これまでプロスポーツの現場でたくさんの選手たちを見てきました。そこで知ったのは、プロのアスリートですら、あるいは、プロのアスリートだからこそ、「一体どうやって練習したら良いのかわからない」という悩みを抱えているということです。

若いうちであれば、みんなと同じ練習をし、ベースとなる練習を繰り返すうちに自然と上達していくでしょう。しかしやがて年齢を重ねアスリートとして洗練されてくると、身体的特徴もあらわれ、個性が明確になります。自分のどこを伸ばすかという戦略も、一人ひとり違ったものになってきます。

プロのアスリートともなれば「自分なりの問題をどう見つけて、自分なりにどうトレーニングしていけば良いのか」という課題が一人ひとりまったく違うものとして立ち上がってきて、それと向き合わなければならなくなります。

さて、誰とも違う個性を持つ自分というアスリートは、一体どうしたら最良のパフォーマンスを発揮できるのでしょう。最良のパフォーマンスを引き出すために、一体どういう練習をしたら良いのでしょう。やみくもに既存の練習に当てはめてみようとしても上手くいくものでもありません。
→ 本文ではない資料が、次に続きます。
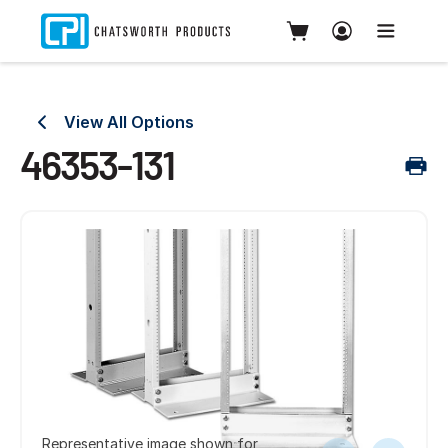
View All Options
46353-131
Representative image shown for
「自分の問題はなにか」は、一人ひとりまったく違います。しかし実のところ、同時に「問題は案外みんな同じ」でもあります。矛盾しているように聞こえるかもしれませんが、これは、たくさんのアスリートを見てきて辿り着いたひとつの実感です。

結論から言えば、問題とは、問題を見つけるその見つけ方や思考の枠(=フレームワーク)次第です。何を問題と捉えるのか。また、狭義的に見るのか、広義的に見るのかによって、問題として見えてくるものが全く変わってきます。
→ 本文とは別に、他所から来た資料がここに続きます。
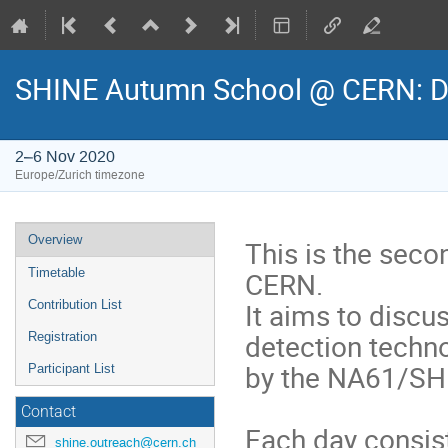
SHINE Autumn School @ CERN: De
2–6 Nov 2020
Europe/Zurich timezone
Event
Overview
This is the sec
menu
CERN.
Timetable
It aims to discu
Contribution List
detection techn
Registration
by the NA61/SHI
Participant List
Contact
Each day consis
shine.outreach@cern.ch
もちろんフレームワークがあるから見えてくるものがあります。同時に、フレームワークで見てしまうことで見えなくなってしまうものもあります。フレームワークをパッと取り払ってしまうことで何が見えてくるかを見ることも大切になってきます。

例えば「肩」。肩になにか痛みや違和感といったものが生じたとしましょう。このとき「肩に問題がある」と見るのは狭義的な見方です。これに対して「肩に悪い症状が生じてしまうような体全体の動きをしてしまっている」と見るのが広義的な見方、ということになります。

改めて考えてみましょう。自分が発揮できるはずの最良のパフォーマンスを阻害しているものはなんでしょうか? その問題は「どこに」あるのでしょう。痛みや違和感が生じているあなたの「肩」が問題なのでしょうか。果たしてそれは本当でしょうか。

症状が出ている「肩」だけにフォーカスするのではなく、「結果的に肩に症状があらわれやすいような体全体の使い方が問題である」と広義的な見方をしてみることは、アスリートにとって実はとても大事なことです。